___ Data
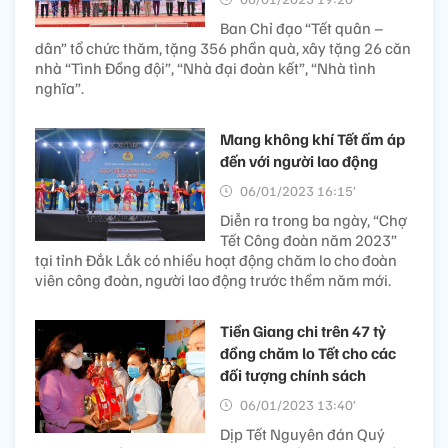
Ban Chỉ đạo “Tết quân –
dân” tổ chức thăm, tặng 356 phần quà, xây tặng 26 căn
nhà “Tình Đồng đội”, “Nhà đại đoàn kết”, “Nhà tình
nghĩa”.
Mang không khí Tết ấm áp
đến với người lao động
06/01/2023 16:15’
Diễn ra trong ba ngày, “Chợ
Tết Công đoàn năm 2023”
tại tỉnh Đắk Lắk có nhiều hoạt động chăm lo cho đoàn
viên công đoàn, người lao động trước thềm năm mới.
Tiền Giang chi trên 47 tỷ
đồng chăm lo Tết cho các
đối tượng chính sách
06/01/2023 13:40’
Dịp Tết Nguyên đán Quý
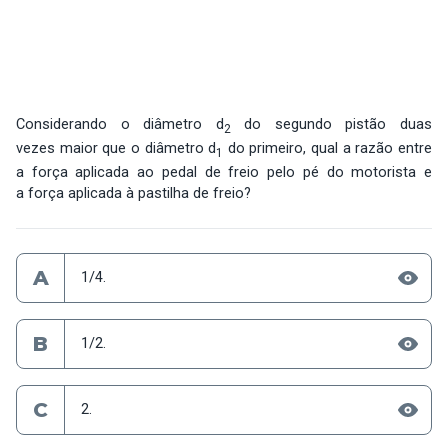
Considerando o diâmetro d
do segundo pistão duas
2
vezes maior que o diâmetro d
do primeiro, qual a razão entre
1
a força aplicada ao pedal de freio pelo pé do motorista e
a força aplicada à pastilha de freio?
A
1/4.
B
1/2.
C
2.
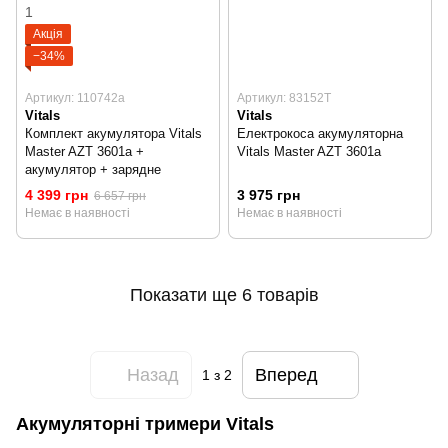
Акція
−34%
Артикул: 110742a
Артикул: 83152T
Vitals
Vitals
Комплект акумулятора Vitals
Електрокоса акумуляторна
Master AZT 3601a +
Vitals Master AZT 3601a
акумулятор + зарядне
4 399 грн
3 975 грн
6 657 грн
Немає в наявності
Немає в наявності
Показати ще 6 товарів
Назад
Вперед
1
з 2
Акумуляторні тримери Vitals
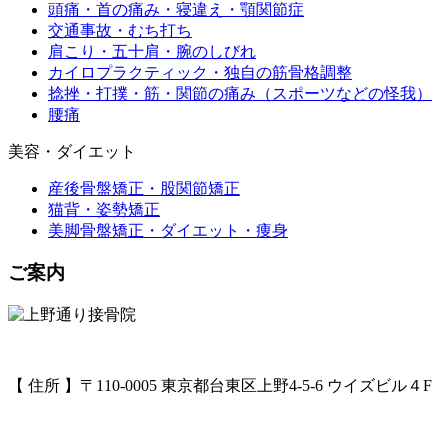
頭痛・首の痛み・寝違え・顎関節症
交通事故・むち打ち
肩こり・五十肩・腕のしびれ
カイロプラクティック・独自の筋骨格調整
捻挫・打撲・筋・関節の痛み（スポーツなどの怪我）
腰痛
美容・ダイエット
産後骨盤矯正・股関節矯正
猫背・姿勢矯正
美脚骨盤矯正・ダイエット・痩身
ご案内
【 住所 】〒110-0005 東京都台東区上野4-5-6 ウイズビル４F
______
Task:
Set down again, exactly, the lines of the material above from its first line to the one with "tại tỉnh Đắk", inclusive. Leave the pictures out.

Response to this exercise:
Ban Chỉ đạo “Tết quân –
dân” tổ chức thăm, tặng 356 phần quà, xây tặng 26 căn
nhà “Tình Đồng đội”, “Nhà đại đoàn kết”, “Nhà tình
nghĩa”.
Mang không khí Tết ấm áp
đến với người lao động
06/01/2023 16:15’
Diễn ra trong ba ngày, “Chợ
Tết Công đoàn năm 2023”
tại tỉnh Đắk Lắk có nhiều hoạt động chăm lo cho đoàn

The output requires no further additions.